O Parlamento está profundamente dividido, com facções pressionando por diferentes opções para futuros laços, saindo sem um acordo ou permanecendo na UE.

May e seus ministros rejeitaram repetidamente uma repetição do referendo, dizendo que aprofundaria as cisões e trairia os eleitores que apoiaram o Brexit em 52% a 48% em 2016.

Isso aumenta o risco de a Grã-Bretanha sair sem um acordo em 29 de março, um cenário que algumas empresas temem que seria catastrófico para a quinta maior economia do mundo.

A incerteza política e econômica sobre o Brexit está tendo um impacto, com dados na segunda-feira mostrando uma queda nos gastos do consumidor, queda nos preços das casas e crescente pessimismo nas finanças das famílias.

May usará uma declaração no parlamento na segunda-feira para rejeitar a ideia de um segundo referendo e novamente estabelecer que seu acordo em manter laços econômicos estreitos com a UE após o Brexit ser o único oferecido.

“Não vamos quebrar a fé com o povo britânico tentando realizar outro referendo”, disse May aos legisladores, segundo extratos de sua declaração divulgados antecipadamente.

“Outra votação que prejudicaria irreparavelmente a integridade de nossa política, porque diria a milhões que confiaram na democracia, que nossa democracia não cumpre.

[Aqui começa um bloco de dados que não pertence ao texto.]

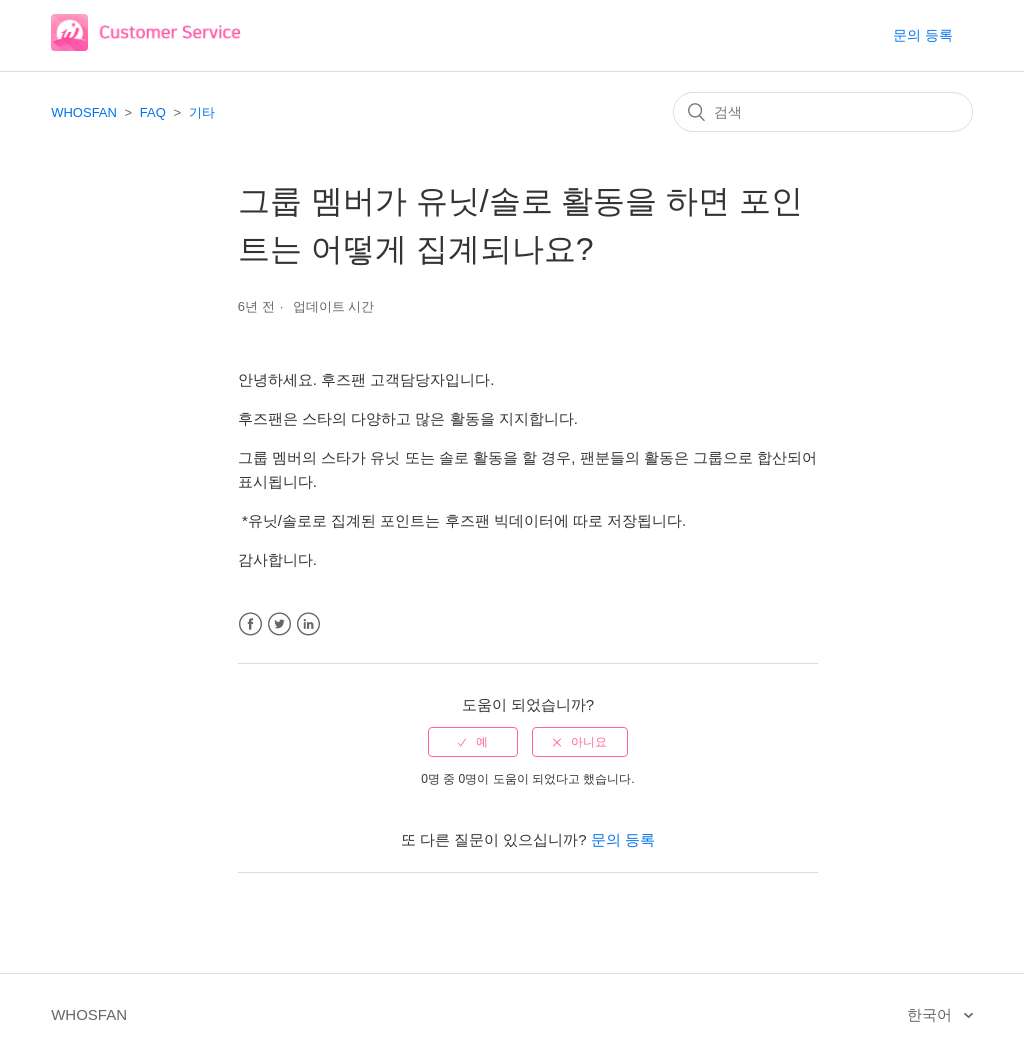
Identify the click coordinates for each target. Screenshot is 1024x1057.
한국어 (931, 1014)
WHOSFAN (84, 112)
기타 (202, 112)
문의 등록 (923, 35)
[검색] (823, 112)
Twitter (279, 624)
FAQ (153, 112)
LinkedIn (308, 624)
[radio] (473, 742)
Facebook (250, 624)
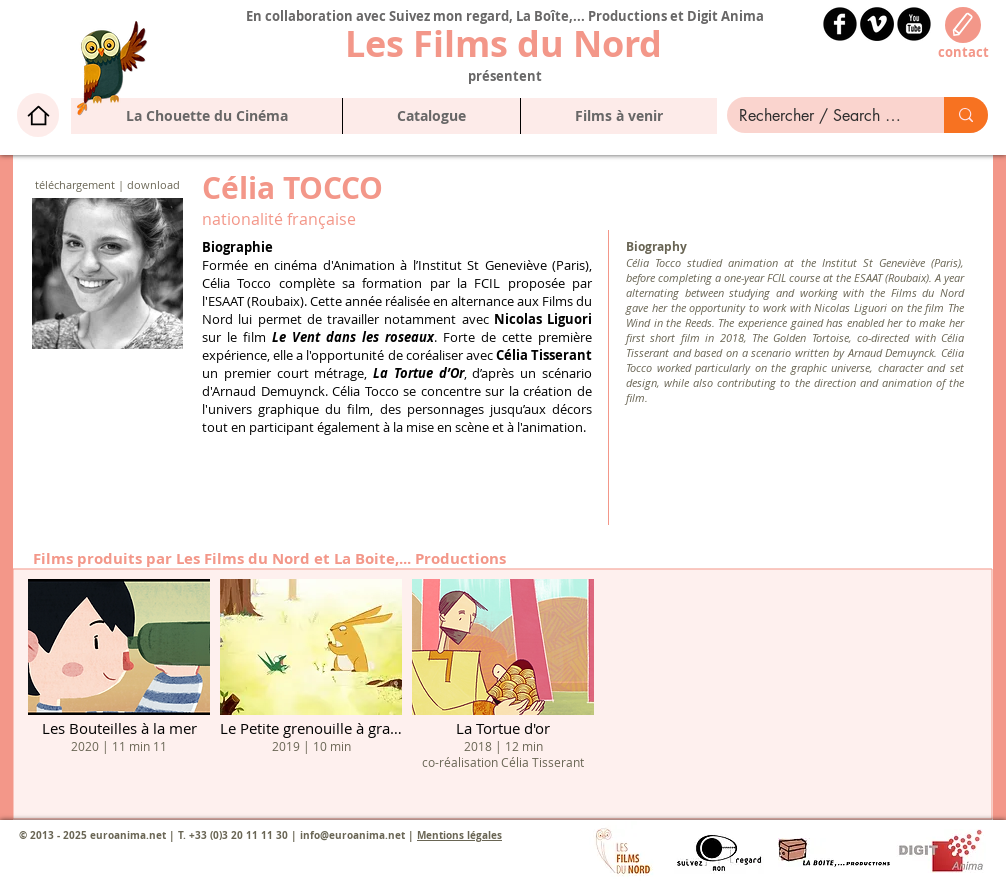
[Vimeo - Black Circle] (877, 24)
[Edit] (963, 25)
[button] (431, 116)
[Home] (38, 115)
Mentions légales (459, 835)
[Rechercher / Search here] (820, 116)
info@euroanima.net (352, 835)
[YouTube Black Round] (914, 24)
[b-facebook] (840, 24)
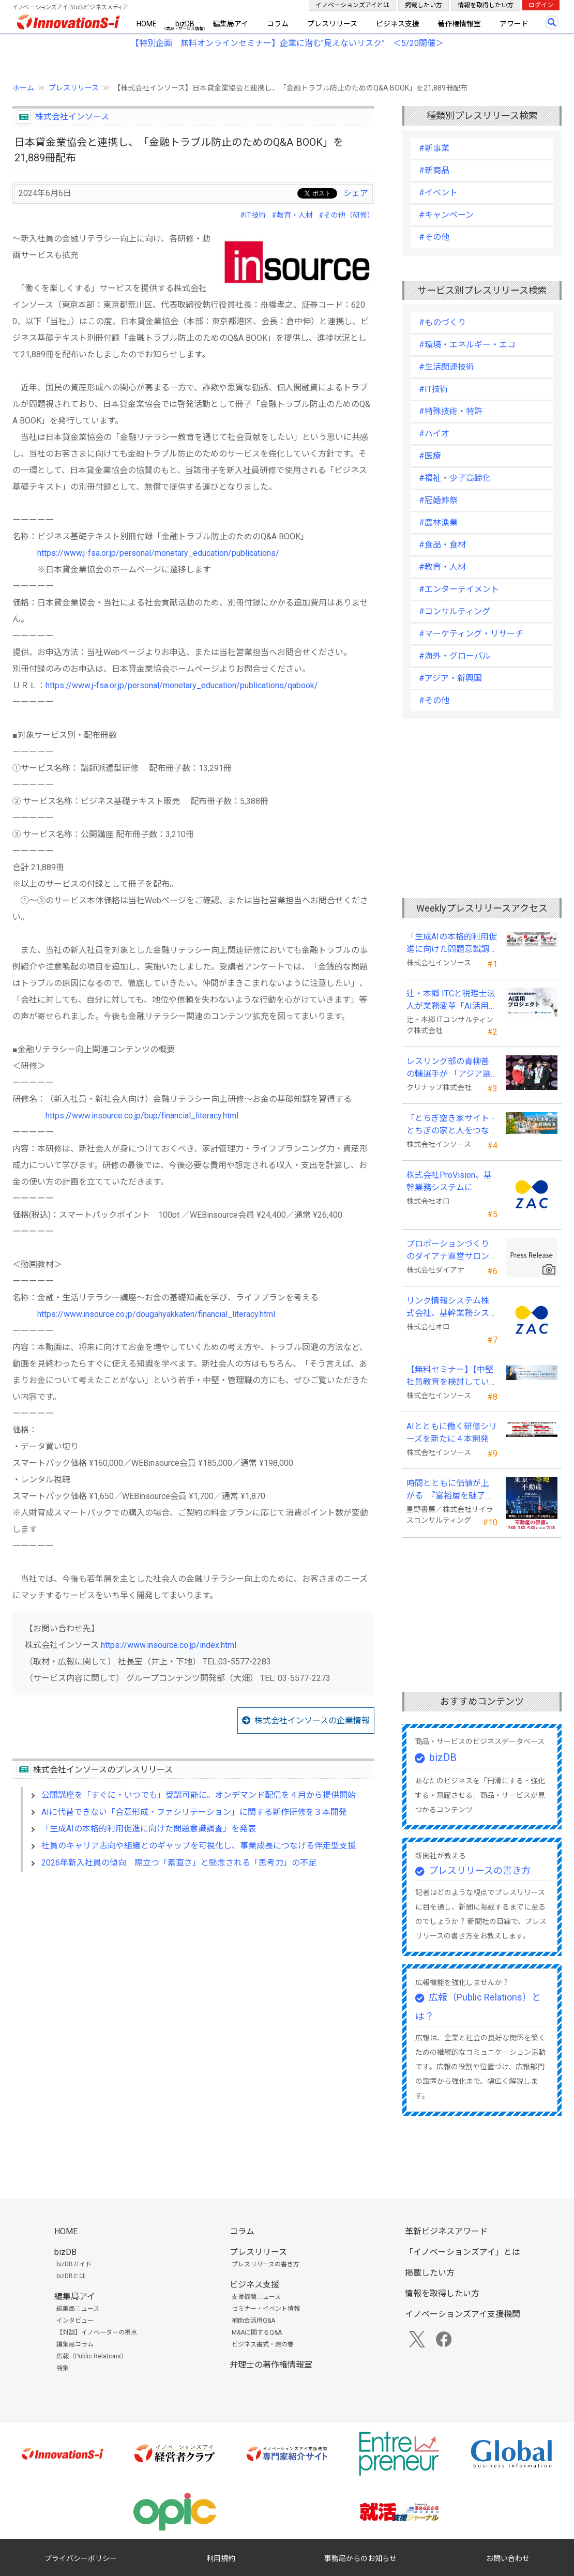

Outra votação que provavelmente não nos deixaria mais à frente do que a anterior ”, ela dirá.

O Ministro de Negócios Greg Clark disse que uma segunda votação só aumentaria a incerteza para o país.

Vários membros da equipe de gabinete de maio, incluindo o ministro da Educação, Damian Hinds, disseram no fim de semana que estavam abertos a colocar o leque de opções ao parlamento para avaliar se havia maioria para algum deles.

O porta-voz de maio disse: “Em relação a uma votação indicativa, não há planos para realizá-la”.

O Partido Trabalhista de oposição, sob pressão de partidos menores da oposição para propor uma moção de censura contra o governo, disse no domingo (16 de dezembro) que tentaria forçar maio a trazer o acordo de volta ao parlamento para votação antes do Natal.

O porta-voz de maio disse na segunda-feira que a votação do parlamento sobre o acordo da Brexit será em janeiro.

May aproveitou uma visita a Bruxelas na semana passada para pedir aos líderes da UE que oferecessem garantias sobre o chamado "backstop" da Irlanda do Norte - uma apólice de seguro para evitar o retorno de uma fronteira dura entre a província britânica e a Irlanda, membro da UE, que seus críticos o medo amarrará a Grã-Bretanha ao bloco no longo prazo.

Mas embora os líderes da UE tenham dito que estavam dispostos a ajudar maio, eles avisaram a primeira-ministra britânica que ela não poderia renegociar o acordo.

“O que o primeiro-ministro está focando é em garantir as garantias extras necessárias para conseguir o acordo na Câmara dos Comuns”, disse seu porta-voz.